■ What you should do: Starting at the line that contains "government and Not", return every line through the end of the entries below, exactly and with nothing else.

■ Page-level text extractions:
━━━

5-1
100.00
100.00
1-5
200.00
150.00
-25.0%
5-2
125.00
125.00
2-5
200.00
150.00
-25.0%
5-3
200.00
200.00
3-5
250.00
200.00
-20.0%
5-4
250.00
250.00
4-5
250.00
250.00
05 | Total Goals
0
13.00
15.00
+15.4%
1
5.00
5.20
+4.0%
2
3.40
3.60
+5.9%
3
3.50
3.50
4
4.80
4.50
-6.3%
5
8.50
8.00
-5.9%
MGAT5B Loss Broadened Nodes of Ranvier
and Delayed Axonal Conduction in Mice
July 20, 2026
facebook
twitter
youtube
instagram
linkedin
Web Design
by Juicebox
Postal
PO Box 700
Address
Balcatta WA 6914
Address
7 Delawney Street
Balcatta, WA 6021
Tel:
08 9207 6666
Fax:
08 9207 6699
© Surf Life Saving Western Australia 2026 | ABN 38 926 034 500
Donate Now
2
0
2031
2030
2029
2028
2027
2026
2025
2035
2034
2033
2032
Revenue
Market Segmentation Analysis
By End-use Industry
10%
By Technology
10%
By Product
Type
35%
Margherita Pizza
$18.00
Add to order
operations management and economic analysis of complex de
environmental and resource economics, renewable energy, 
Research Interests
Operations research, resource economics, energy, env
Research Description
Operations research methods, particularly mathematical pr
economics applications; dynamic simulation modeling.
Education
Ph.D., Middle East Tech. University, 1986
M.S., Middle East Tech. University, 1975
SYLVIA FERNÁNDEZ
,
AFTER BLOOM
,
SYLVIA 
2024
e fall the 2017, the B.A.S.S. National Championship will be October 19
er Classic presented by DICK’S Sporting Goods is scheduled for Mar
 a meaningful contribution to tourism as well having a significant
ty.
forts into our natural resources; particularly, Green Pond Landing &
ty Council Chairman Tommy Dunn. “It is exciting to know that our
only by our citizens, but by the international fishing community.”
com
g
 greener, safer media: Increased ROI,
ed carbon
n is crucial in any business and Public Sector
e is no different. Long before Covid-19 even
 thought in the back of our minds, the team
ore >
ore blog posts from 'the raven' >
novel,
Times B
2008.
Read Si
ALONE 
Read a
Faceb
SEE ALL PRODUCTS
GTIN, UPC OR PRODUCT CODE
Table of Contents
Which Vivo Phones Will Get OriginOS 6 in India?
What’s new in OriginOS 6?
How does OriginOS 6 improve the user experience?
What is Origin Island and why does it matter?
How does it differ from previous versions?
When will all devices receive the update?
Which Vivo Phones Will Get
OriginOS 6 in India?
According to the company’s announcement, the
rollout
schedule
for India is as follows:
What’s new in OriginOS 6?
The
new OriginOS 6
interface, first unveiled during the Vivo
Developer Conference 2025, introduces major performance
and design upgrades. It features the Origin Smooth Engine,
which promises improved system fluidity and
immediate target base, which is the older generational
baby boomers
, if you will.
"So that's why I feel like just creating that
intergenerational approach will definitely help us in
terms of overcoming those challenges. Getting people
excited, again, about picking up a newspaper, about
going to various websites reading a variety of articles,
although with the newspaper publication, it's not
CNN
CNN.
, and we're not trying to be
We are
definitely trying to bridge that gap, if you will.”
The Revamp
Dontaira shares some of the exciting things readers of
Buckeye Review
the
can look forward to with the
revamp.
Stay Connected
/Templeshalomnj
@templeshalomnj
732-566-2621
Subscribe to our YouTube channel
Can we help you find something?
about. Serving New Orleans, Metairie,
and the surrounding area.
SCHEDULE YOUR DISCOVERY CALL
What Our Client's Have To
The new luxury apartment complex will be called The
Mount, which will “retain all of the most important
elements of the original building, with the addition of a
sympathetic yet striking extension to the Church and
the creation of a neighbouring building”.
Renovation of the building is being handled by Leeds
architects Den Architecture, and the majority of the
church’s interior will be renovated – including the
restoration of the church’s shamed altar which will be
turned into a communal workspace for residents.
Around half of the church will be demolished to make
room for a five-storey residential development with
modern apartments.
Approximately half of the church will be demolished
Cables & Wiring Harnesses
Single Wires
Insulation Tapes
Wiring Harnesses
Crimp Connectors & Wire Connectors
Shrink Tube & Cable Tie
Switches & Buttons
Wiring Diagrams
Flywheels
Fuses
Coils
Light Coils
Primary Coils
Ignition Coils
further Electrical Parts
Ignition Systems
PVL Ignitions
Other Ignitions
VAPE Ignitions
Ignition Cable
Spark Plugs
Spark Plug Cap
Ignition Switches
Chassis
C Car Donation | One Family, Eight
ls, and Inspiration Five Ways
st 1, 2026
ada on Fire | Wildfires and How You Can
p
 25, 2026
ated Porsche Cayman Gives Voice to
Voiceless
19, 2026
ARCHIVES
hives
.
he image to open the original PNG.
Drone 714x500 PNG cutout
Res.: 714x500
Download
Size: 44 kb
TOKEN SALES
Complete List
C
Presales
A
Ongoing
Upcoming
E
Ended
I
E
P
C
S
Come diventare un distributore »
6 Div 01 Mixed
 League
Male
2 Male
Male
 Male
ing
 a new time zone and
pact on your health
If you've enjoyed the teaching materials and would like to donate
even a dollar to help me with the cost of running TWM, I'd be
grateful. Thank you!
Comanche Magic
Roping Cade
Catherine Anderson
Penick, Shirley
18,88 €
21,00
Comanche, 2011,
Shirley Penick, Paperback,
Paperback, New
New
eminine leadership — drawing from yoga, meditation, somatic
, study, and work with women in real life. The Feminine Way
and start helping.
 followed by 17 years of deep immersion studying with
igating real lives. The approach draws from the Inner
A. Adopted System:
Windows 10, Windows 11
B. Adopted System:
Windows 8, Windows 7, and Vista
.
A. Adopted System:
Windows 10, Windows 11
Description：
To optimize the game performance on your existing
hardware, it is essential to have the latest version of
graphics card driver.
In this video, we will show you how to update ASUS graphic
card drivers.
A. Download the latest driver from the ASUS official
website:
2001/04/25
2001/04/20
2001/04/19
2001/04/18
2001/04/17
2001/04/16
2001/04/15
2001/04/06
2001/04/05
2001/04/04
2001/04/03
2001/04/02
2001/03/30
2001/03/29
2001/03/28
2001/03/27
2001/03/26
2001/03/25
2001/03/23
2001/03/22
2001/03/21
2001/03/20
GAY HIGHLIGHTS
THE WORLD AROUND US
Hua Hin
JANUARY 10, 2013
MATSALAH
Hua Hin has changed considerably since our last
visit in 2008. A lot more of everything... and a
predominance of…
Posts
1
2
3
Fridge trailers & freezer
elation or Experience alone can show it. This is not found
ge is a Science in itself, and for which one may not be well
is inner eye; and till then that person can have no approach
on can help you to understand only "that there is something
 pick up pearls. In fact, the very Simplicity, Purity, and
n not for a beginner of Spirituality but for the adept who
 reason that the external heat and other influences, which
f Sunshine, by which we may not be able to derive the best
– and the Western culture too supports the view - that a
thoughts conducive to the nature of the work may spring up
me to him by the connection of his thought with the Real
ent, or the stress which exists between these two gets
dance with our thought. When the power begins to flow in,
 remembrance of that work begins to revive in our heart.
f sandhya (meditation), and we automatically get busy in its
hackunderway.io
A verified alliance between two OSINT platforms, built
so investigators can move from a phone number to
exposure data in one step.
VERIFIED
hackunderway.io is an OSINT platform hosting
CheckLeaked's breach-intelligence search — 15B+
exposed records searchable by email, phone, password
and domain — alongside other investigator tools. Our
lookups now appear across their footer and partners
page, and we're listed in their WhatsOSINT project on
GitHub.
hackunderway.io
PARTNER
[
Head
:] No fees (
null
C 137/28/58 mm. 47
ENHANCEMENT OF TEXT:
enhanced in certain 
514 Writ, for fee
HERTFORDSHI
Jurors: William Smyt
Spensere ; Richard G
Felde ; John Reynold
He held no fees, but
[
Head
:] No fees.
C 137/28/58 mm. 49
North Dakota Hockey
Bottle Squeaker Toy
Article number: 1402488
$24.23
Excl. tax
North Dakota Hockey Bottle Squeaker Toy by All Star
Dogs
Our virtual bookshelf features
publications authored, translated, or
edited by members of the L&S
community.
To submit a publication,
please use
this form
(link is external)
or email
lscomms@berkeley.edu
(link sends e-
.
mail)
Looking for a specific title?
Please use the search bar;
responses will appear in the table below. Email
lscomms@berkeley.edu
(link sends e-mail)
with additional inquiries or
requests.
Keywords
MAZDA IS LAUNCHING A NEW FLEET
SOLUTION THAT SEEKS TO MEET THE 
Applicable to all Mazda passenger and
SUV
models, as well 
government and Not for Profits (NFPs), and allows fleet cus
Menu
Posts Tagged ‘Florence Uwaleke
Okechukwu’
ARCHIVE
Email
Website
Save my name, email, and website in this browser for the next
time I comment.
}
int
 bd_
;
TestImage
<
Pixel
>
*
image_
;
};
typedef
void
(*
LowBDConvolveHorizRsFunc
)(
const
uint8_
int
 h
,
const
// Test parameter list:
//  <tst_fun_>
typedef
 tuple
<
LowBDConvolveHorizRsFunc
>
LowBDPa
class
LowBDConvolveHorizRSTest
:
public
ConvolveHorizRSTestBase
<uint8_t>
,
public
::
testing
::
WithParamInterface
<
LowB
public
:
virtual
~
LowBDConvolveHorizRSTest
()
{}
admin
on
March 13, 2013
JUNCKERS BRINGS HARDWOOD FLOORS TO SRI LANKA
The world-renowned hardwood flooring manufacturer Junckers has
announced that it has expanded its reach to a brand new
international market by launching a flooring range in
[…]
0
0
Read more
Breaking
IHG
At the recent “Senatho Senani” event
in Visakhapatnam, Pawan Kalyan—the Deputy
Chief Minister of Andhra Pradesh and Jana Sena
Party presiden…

━━━

■ Result of the task:
government and Not for Profits (NFPs), and allows fleet cus
Menu
Posts Tagged ‘Florence Uwaleke
Okechukwu’
ARCHIVE
Email
Website
Save my name, email, and website in this browser for the next
time I comment.
}
int
 bd_
;
TestImage
<
Pixel
>
*
image_
;
};
typedef
void
(*
LowBDConvolveHorizRsFunc
)(
const
uint8_
int
 h
,
const
// Test parameter list:
//  <tst_fun_>
typedef
 tuple
<
LowBDConvolveHorizRsFunc
>
LowBDPa
class
LowBDConvolveHorizRSTest
:
public
ConvolveHorizRSTestBase
<uint8_t>
,
public
::
testing
::
WithParamInterface
<
LowB
public
:
virtual
~
LowBDConvolveHorizRSTest
()
{}
admin
on
March 13, 2013
JUNCKERS BRINGS HARDWOOD FLOORS TO SRI LANKA
The world-renowned hardwood flooring manufacturer Junckers has
announced that it has expanded its reach to a brand new
international market by launching a flooring range in
[…]
0
0
Read more
Breaking
IHG
At the recent “Senatho Senani” event
in Visakhapatnam, Pawan Kalyan—the Deputy
Chief Minister of Andhra Pradesh and Jana Sena
Party presiden…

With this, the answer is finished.